Tamanha é a importância da utilização da Inteligência Artificial na atualidade que, recentemente, foi divulgada a notícia de que o Instituto Nacional do Seguro Social (INSS) se utilizará da tecnologia, a partir de 2024, para detectar fraudes em atestados médicos[ii]. De igual forma, o Ministério da Saúde pretende implementar a Inteligência Artificial ao Sistema Único de Saúde (SUS)[iii]. Outro importante exemplo é o varejo, onde a Inteligência Artificial pode otimizar operações e preços, gerenciar estoques, reduzir custos e até mesmo personalizar recomendações de produtos com base no histórico de compras do cliente. Hoje mesmo, basta que se pesquise um produto em algum site que se iniciarão diversos envios de publicidade para as redes sociais de quem fez o acesso, o que influencia e direciona, inclusive, o comportamento do consumidor.

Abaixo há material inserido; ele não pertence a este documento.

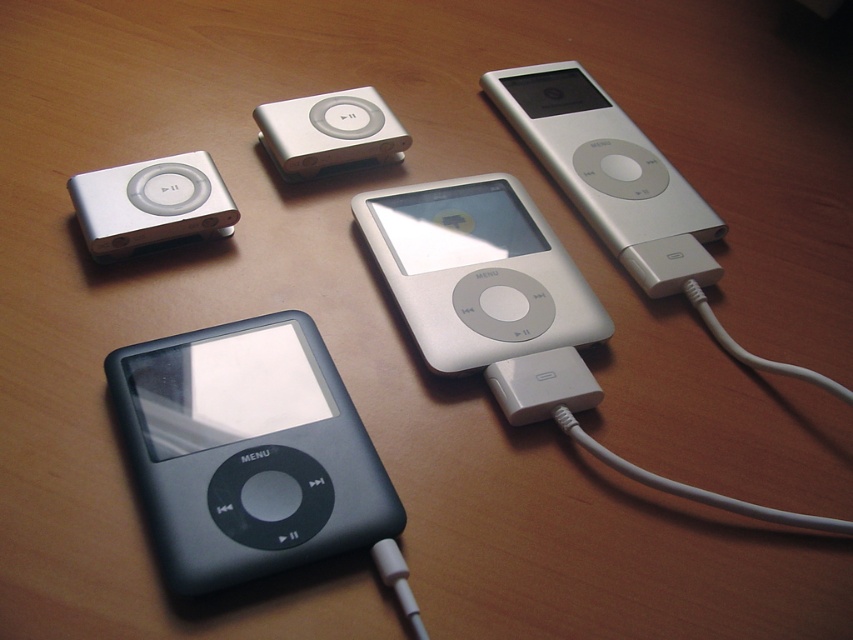 Does satin silver ipod at center appear under satin silver ipod at upper left?

Yes.

Does satin silver ipod at center have a smaller size compared to satin silver ipod at upper left?

Incorrect, satin silver ipod at center is not smaller in size than satin silver ipod at upper left.

Between point (436, 332) and point (107, 248), which one is positioned behind?

Positioned behind is point (107, 248).

Where is `satin silver ipod at center`? satin silver ipod at center is located at coordinates (477, 272).

Can you confirm if satin silver ipod at center is positioned to the right of sleek silver ipod at center-right?

In fact, satin silver ipod at center is to the left of sleek silver ipod at center-right.

Is satin silver ipod at center taller than sleek silver ipod at center-right?

No.

Which is in front, point (479, 330) or point (541, 141)?

Point (479, 330) is more forward.

Locate an element on the screen. satin silver ipod at center is located at coordinates (477, 272).

Which is behind, point (517, 218) or point (363, 122)?

Positioned behind is point (363, 122).

Measure the distance from satin silver ipod at center to silver/metallic ipod at upper center.

satin silver ipod at center and silver/metallic ipod at upper center are 22.10 centimeters apart from each other.

Describe the element at coordinates (477, 272) in the screenshot. I see `satin silver ipod at center` at that location.

You are a GUI agent. You are given a task and a screenshot of the screen. Output one action in this format:
    pyautogui.click(x=<x>, y=<y>)
    Task: Click on the satin silver ipod at center
    The height and width of the screenshot is (640, 853).
    Given the screenshot: What is the action you would take?
    pyautogui.click(x=477, y=272) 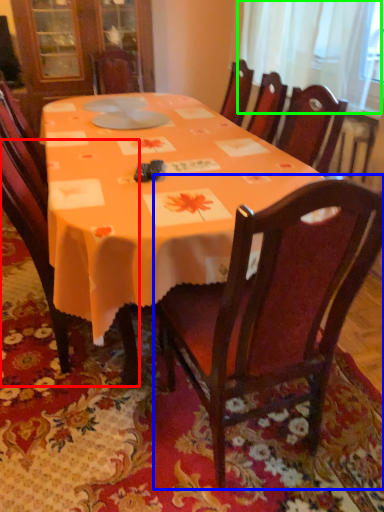 Question: Estimate the real-world distances between objects in this image. Which object is farther from chair (highlighted by a red box), chair (highlighted by a blue box) or curtain (highlighted by a green box)?

Choices:
 (A) chair
 (B) curtain

Answer: (B) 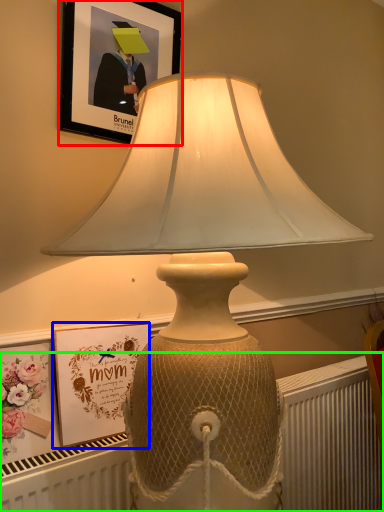 Question: Which object is positioned closest to picture frame (highlighted by a red box)? Select from picture frame (highlighted by a blue box) and radiator (highlighted by a green box).

Choices:
 (A) picture frame
 (B) radiator

Answer: (A) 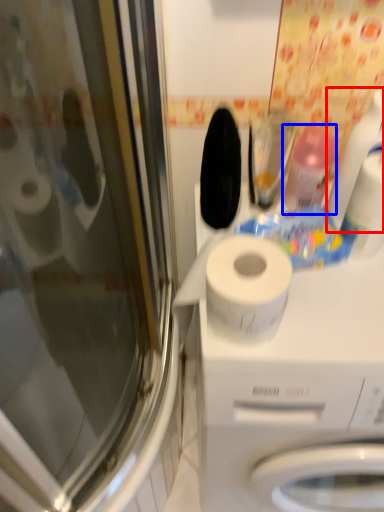 Question: Which object is further to the camera taking this photo, cleaning product (highlighted by a red box) or cleaning product (highlighted by a blue box)?

Choices:
 (A) cleaning product
 (B) cleaning product

Answer: (B) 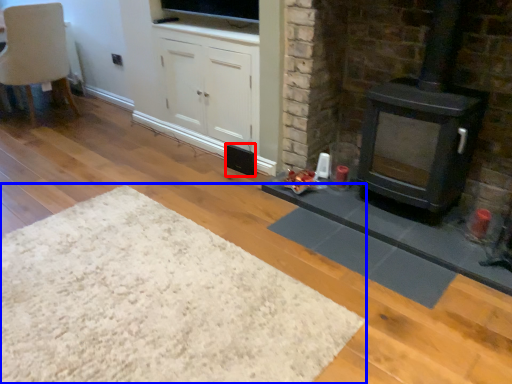 Question: Which object appears closest to the camera in this image, speaker (highlighted by a red box) or plain (highlighted by a blue box)?

Choices:
 (A) speaker
 (B) plain

Answer: (B)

Quanto ao mercado de Seguros, como não poderia ser diferente, há total interesse no desenvolvimento específico e utilização da Inteligência Artificial. Fortes investimentos ocorreram desde 2015, com uma estimativa de que atingiu mais de US$ 124 milhões[iv]. Segundo ainda afirma a creditada matéria, “de acordo com a TCS Global Trend Study, 85% das empresas do setor afirmam que utilizam a inteligência artificial de alguma maneira e 100% das entrevistadas revelam que pretendem usar a tecnologia mais ativamente até 2020.”
Já é comum observarmos as empresas seguradoras e corretores de seguros a utilização da inteligência artificial nos seus negócios:
- Coleta de dados dos consumidores, auxiliando a conhecê-los melhor.

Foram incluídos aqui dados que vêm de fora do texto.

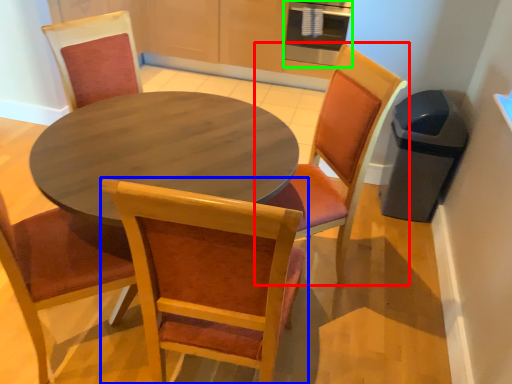 Question: Which is farther away from chair (highlighted by a red box)? chair (highlighted by a blue box) or appliance (highlighted by a green box)?

Choices:
 (A) chair
 (B) appliance

Answer: (B) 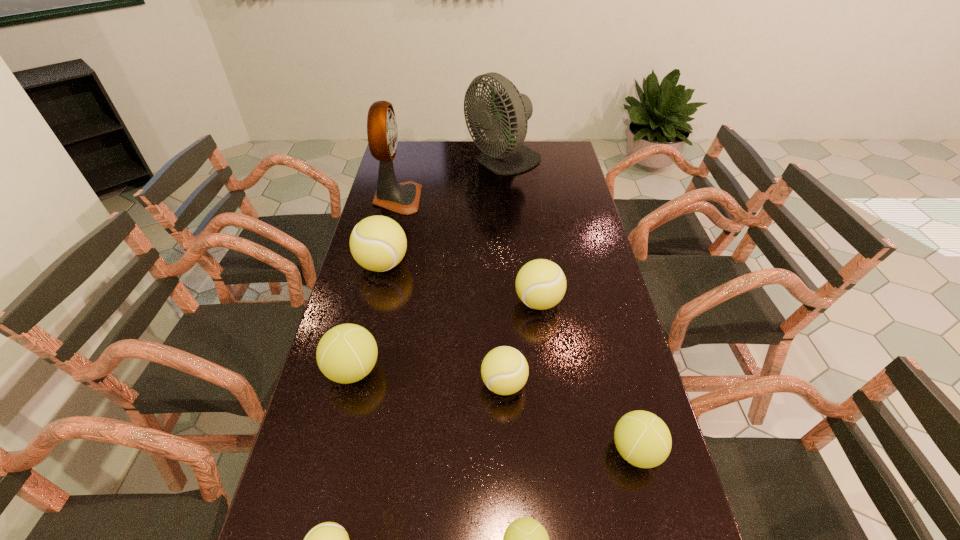 Find the location of `the rightmost object`. the rightmost object is located at coordinates coord(643,439).

Find the location of `free space located 0.160m in front of the right fan to direct airflow`. free space located 0.160m in front of the right fan to direct airflow is located at coordinates (428, 163).

Find the location of `vacant space located 0.150m in front of the right fan to direct airflow`. vacant space located 0.150m in front of the right fan to direct airflow is located at coordinates (431, 163).

Where is `vacant region located 0.100m in front of the right fan to direct airflow`? vacant region located 0.100m in front of the right fan to direct airflow is located at coordinates (442, 163).

Find the location of a particular element. The width and height of the screenshot is (960, 540). vacant space located on the front-facing side of the brown fan is located at coordinates (455, 199).

This screenshot has height=540, width=960. I want to click on vacant region located on the back of the biggest yellow tennis ball, so click(x=394, y=220).

Where is `vacant space located on the left of the sixth nearest object`? This screenshot has width=960, height=540. vacant space located on the left of the sixth nearest object is located at coordinates (417, 302).

This screenshot has width=960, height=540. Identify the location of vacant space located on the back of the farthest green tennis ball. [x=373, y=289].

Where is `vacant region located on the front of the third biggest yellow tennis ball`? Image resolution: width=960 pixels, height=540 pixels. vacant region located on the front of the third biggest yellow tennis ball is located at coordinates (511, 528).

Locate an element on the screen. free space located on the back of the third nearest tennis ball is located at coordinates (613, 364). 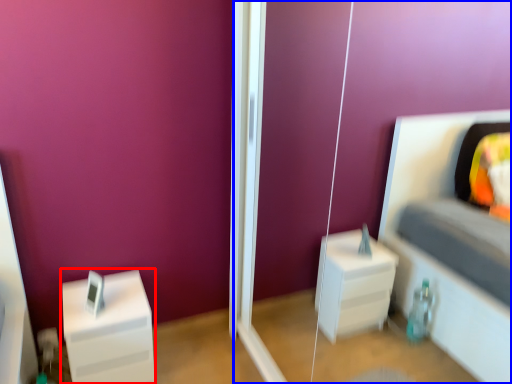 Question: Which object appears closest to the camera in this image, furniture (highlighted by a red box) or glass door (highlighted by a blue box)?

Choices:
 (A) furniture
 (B) glass door

Answer: (B)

- Precificações de seguros muito mais rápidas e justas;
- Auxílio na gestão de controles de vendas;
- Automação de processos, tanto na emissão de apólices quanto nos processos de pagamentos de sinistros, o que possibilita toda a regulação e liquidação, em alguns casos, em menos de uma semana;
- Utilização de Chatbox para atendimentos, trazendo agilidade na comunicação com o cliente;
- Entre outros.
Não se pode negar que são muitos os benefícios da utilização da tecnologia a favor do mercado. Contudo, nem tudo, é totalmente simples. Assim como a inteligência artificial traz inúmeros benefícios, traz também malefícios e desafios.

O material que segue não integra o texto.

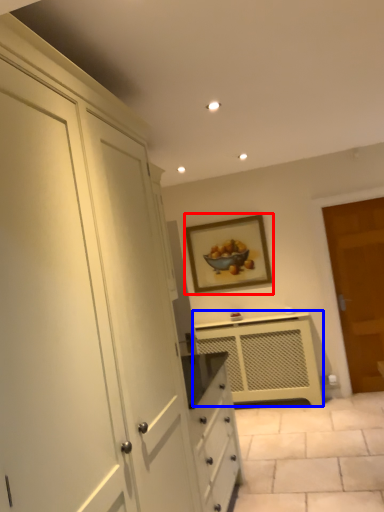 Question: Which of the following is the farthest to the observer, picture frame (highlighted by a red box) or cabinetry (highlighted by a blue box)?

Choices:
 (A) picture frame
 (B) cabinetry

Answer: (A) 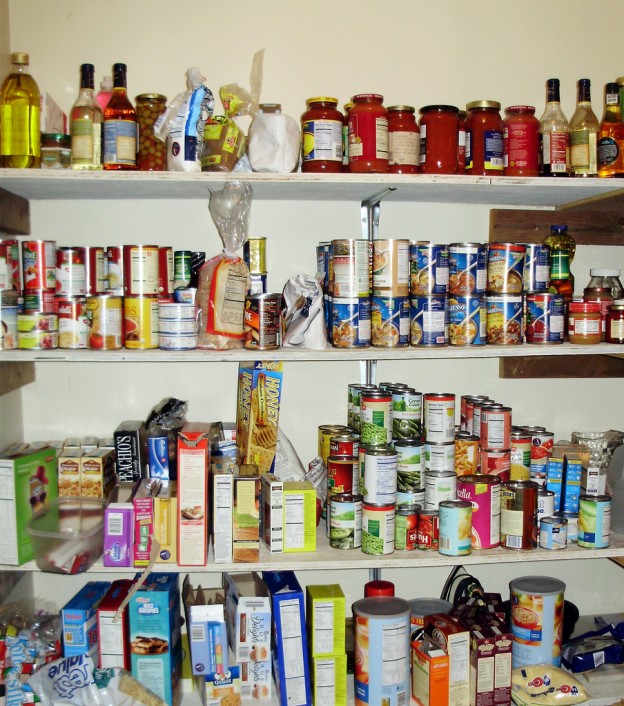 Locate an element on the screen. The image size is (624, 706). visible jars spaghetti sauce is located at coordinates (326, 167), (344, 123), (367, 125), (400, 126), (439, 131), (461, 147), (478, 137), (520, 136). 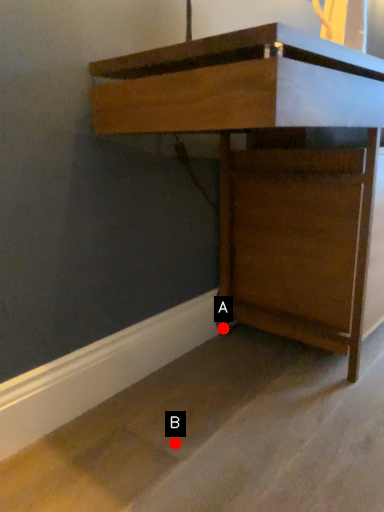 Question: Two points are circled on the image, labeled by A and B beside each circle. Among these points, which one is nearest to the camera?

Profissões devem ser extintas e/ou transformadas. Situações e pessoas poderão ser tratadas como reais quando, na verdade, são virtuais. Isso sem considerar riscos importantes para direitos básicos, como a vida, a saúde, a privacidade e a imagem pessoal. Também é preciso pensar na possibilidade de danos físicos, como o uso exagerado de sistemas de controle, a orientação para trajetos perigosos e acidentes causados por máquinas e drones controlados por computadores. Além disso, existem riscos digitais, como tentativas de invasões por hackers, fraudes digitais, simulações de voz e imagem, além de riscos políticos, como a disseminação de notícias falsas e o uso de dados para manipulação em grande escala por empresas ou governos.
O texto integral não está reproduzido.